(ANSA-AFP) - ATHENS, MAR 25 - Greece will mark 200 years
since the start of its independence war with the Ottoman Empire
on Thursday, with parades and ceremonies attended by foreign
dignitaries, though the pandemic forced officials to scale back
events. With celebrations planned all over Greece and among
diaspora communities overseas, Prime Minister Kyriakos
Mitsotakis said on Wednesday the "rebirth of Greece" was "a
special moment for all Hellenism". Greece fought for nearly a
decade for its independence from an empire that extended through
the Balkans and modern-day Turkey to North Africa, coming out
victorious thanks to military intervention by Britain, France
and Russia. The three allies from the conflict are among the
countries to have sent military hardware for Thursday's
celebrations. Parades of tanks, artillery and overflying jets
will mark the occasion in the capital Athens, alongside mounted
troops in traditional costumes from the 1821 conflict. Among the
foreign dignitaries attending are Russian Prime Minister Mikhail
Mishustin and Britain's Prince Charles, with France represented
by Defence Minister Florence Parly after President Emmanuel
Macron pulled out over the pandemic. "As the wellspring of
Western civilisation, Greece's spirit runs through our societies
and our democracies," Charles said at a dinner at the
presidential mansion on Wednesday. "Without her, our laws, our
art, our way of life, would never have flourished as they have."

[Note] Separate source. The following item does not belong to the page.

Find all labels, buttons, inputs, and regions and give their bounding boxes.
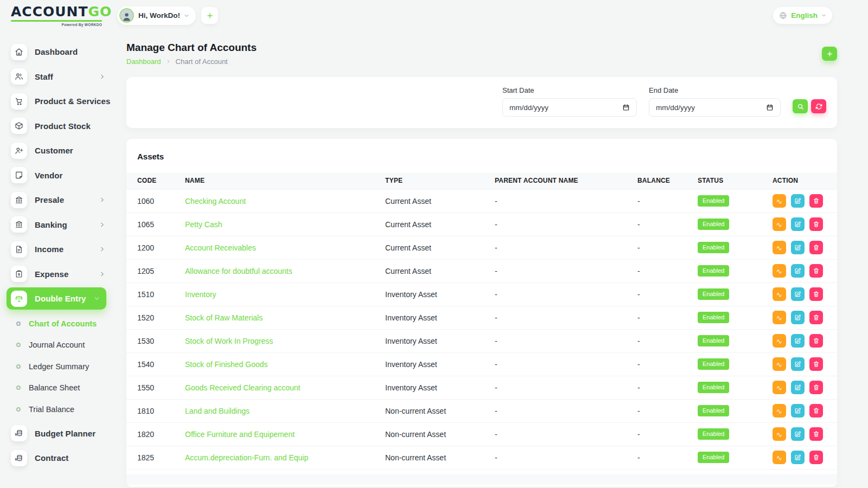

- Sympathy for the cause - Macron in an interview with Greek
television on Wednesday referred to tensions between Greece and
Turkey over their disputed maritime border. Hostilities flared
last year when Ankara sent a research ship accompanied by a navy
flotilla into waters near the Turkish coast that Greece asserts
belongs to it -- a claim the EU supports. "We must always be on
the side of our European allies when they are attacked in their
sovereignty, when they are threatened in their independence, the
respect of their borders," Macron said. A cannon on Lycabettus
Hill overlooking Athens will fire a salute of 21 shots before
the foreign visitors lay wreaths at the Tomb of the Unknown
Soldier, Greece's foremost military monument, the defence
ministry said. Some 4,000 police, drones and snipers will be
deployed in Athens, a police source said. Sympathy for the cause
of Greece in 1821 sparked a movement in Europe and the United
States known as Philhellenism, with proponents including former
US president Thomas Jefferson, Russian author Alexander Pushkin
and English poets Percy Bysshe Shelley and Lord Byron. Hundreds
of Philhellene volunteers fought and died for Greece's
liberation, with Byron among them. A joint effort by France,
Russia and Britain eventually defeated a Turkish-Egyptian fleet
in the pivotal 1827 Battle of Navarino, and further military
reverses forced the Ottoman Empire to recognise Greece's
sovereignty in 1830. (ANSA-AFP).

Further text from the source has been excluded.